## Task statement
Where in the records does the word "Hypnose" appear? Copy each line that holds it.

## Extracted page text data
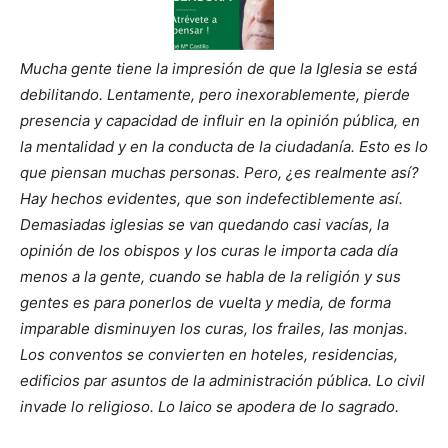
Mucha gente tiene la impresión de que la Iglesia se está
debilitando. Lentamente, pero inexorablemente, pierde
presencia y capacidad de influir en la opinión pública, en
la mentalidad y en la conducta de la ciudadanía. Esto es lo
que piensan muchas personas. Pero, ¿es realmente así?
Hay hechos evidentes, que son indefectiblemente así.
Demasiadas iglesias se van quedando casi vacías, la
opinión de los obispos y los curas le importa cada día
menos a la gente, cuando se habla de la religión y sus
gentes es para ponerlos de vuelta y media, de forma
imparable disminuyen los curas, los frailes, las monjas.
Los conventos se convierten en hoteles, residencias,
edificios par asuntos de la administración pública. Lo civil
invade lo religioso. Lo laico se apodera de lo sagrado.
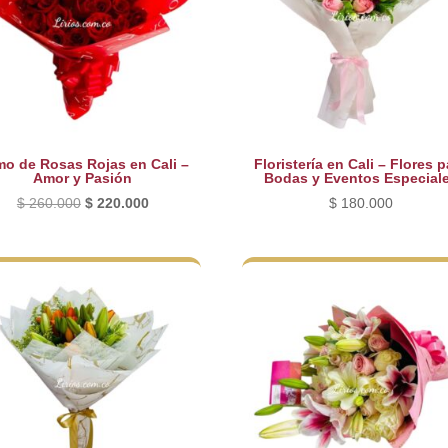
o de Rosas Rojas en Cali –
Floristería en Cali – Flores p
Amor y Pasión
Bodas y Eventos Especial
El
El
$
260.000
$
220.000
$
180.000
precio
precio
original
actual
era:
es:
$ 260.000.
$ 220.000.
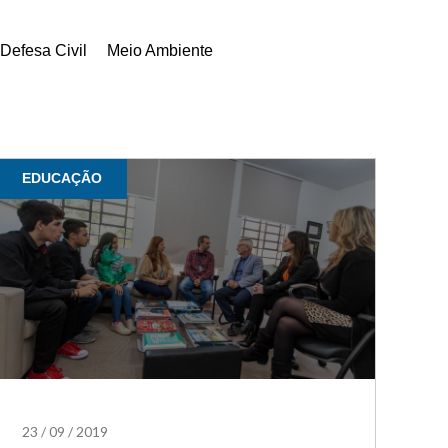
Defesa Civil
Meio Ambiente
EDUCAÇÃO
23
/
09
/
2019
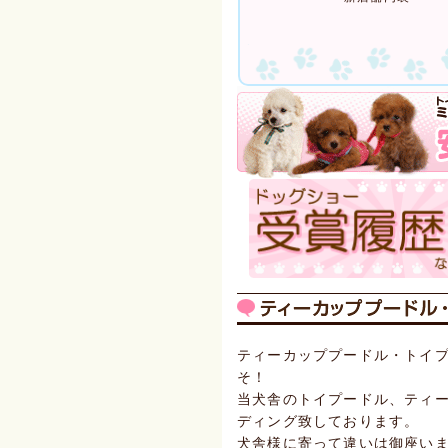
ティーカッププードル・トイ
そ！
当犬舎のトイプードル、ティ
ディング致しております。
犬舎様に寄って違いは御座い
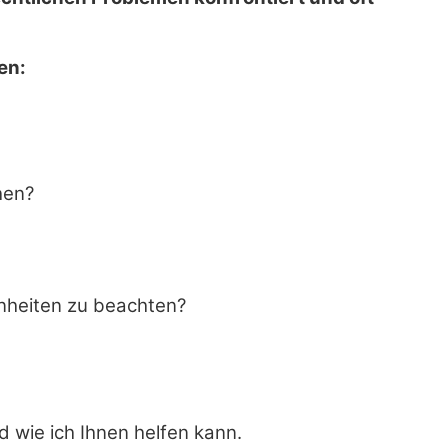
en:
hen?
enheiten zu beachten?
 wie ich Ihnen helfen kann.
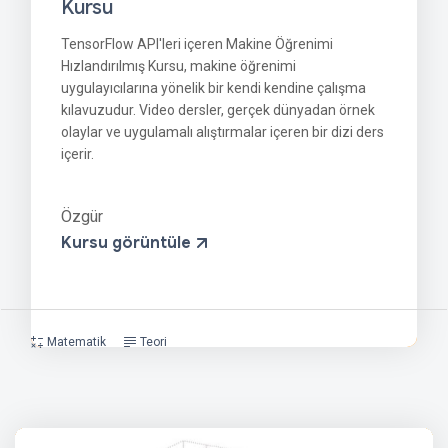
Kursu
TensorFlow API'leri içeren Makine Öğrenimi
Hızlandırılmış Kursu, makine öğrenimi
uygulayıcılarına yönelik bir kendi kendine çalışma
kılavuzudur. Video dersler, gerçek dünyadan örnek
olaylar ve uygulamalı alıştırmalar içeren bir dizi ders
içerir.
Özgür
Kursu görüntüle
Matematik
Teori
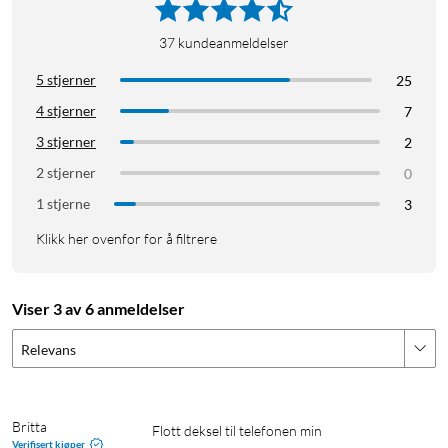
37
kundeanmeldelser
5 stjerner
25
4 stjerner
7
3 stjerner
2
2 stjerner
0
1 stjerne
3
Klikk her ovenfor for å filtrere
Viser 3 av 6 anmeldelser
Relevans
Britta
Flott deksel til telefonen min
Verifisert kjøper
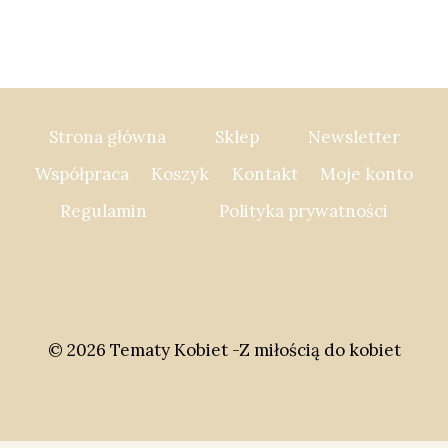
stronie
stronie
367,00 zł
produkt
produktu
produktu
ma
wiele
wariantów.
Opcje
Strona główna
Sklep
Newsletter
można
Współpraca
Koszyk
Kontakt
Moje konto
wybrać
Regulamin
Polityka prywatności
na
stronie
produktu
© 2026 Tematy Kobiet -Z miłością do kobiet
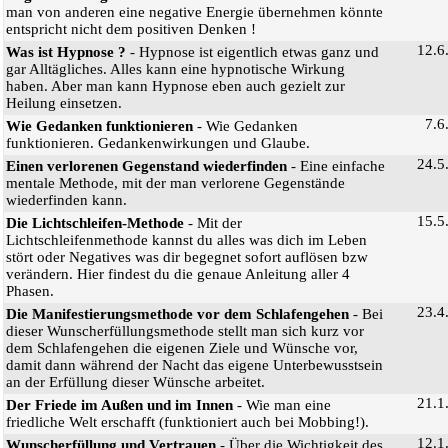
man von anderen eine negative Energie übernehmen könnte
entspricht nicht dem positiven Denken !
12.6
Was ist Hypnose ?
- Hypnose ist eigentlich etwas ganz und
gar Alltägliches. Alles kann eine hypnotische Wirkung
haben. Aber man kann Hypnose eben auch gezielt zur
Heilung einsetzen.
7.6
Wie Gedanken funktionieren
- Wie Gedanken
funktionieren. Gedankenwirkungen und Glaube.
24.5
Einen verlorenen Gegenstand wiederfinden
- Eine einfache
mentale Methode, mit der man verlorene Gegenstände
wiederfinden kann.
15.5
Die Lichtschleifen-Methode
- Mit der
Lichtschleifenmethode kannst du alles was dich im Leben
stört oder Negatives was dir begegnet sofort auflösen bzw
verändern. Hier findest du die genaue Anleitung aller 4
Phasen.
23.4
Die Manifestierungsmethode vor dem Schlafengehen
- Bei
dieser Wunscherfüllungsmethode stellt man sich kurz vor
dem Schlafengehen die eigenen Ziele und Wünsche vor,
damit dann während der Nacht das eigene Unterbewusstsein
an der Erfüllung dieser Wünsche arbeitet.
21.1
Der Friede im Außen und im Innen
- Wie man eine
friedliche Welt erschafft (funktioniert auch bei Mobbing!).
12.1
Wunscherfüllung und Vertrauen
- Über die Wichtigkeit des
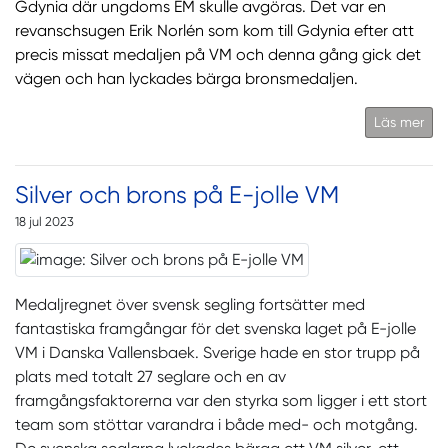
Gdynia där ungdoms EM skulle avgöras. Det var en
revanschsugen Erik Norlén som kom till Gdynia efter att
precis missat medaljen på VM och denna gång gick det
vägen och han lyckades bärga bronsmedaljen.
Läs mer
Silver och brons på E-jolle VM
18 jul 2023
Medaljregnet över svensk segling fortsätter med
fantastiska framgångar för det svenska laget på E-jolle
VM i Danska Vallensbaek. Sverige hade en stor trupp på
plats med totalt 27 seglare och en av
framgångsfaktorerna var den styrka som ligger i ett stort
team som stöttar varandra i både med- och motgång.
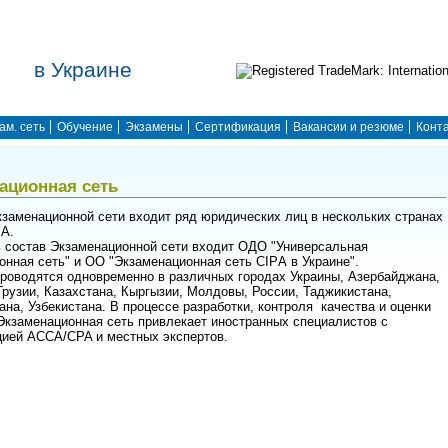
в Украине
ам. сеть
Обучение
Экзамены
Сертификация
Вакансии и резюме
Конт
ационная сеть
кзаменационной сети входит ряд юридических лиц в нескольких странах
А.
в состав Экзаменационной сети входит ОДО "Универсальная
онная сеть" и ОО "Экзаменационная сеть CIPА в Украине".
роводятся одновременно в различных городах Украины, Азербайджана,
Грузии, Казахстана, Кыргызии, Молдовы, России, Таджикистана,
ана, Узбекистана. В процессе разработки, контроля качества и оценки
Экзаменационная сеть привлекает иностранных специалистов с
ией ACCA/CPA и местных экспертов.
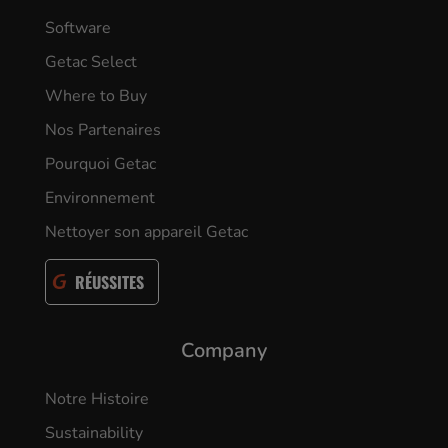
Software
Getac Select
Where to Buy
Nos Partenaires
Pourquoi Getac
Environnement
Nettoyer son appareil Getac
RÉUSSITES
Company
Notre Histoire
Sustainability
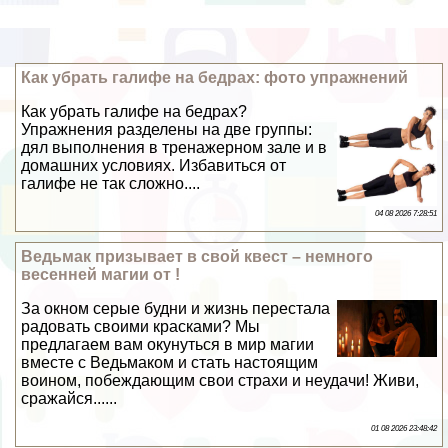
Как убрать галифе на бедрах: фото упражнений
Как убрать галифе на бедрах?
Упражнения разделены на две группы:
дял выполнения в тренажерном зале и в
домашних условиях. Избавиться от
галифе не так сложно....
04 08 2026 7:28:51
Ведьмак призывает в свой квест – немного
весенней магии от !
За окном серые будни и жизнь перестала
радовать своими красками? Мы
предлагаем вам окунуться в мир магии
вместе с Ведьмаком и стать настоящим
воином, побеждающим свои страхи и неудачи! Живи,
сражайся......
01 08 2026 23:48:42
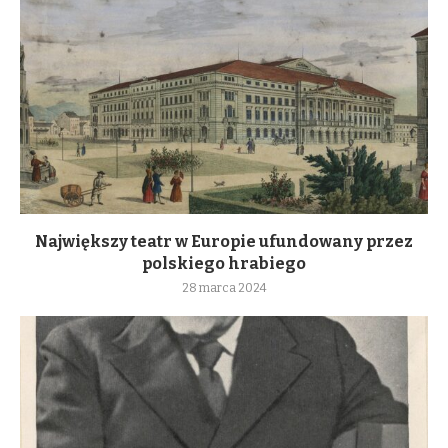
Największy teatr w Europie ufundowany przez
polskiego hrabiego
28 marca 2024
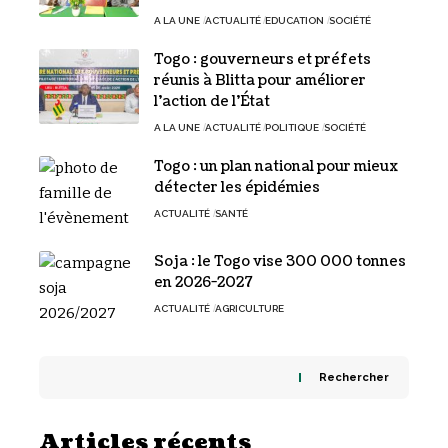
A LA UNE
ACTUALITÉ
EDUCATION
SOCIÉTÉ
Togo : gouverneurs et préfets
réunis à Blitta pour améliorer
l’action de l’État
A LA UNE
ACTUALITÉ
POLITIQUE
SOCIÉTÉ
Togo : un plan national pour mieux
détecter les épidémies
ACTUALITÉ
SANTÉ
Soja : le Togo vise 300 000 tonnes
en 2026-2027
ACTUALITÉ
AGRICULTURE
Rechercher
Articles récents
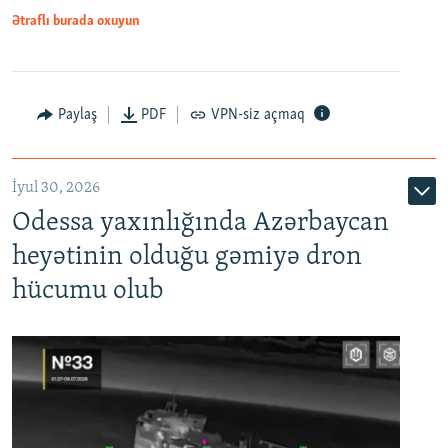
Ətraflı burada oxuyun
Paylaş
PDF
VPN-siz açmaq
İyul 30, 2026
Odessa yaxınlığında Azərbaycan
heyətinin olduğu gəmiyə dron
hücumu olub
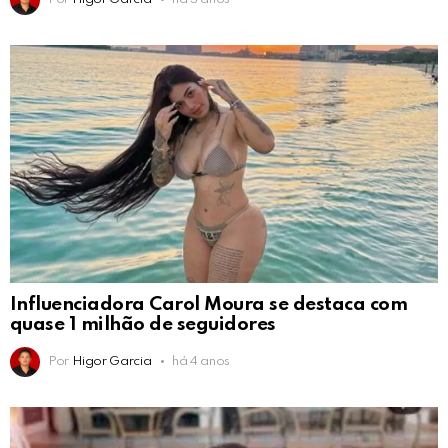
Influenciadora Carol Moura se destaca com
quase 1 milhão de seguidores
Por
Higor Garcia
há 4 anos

## Response to the exercise
Was ist Hypnose ?
- Hypnose ist eigentlich etwas ganz und
haben. Aber man kann Hypnose eben auch gezielt zur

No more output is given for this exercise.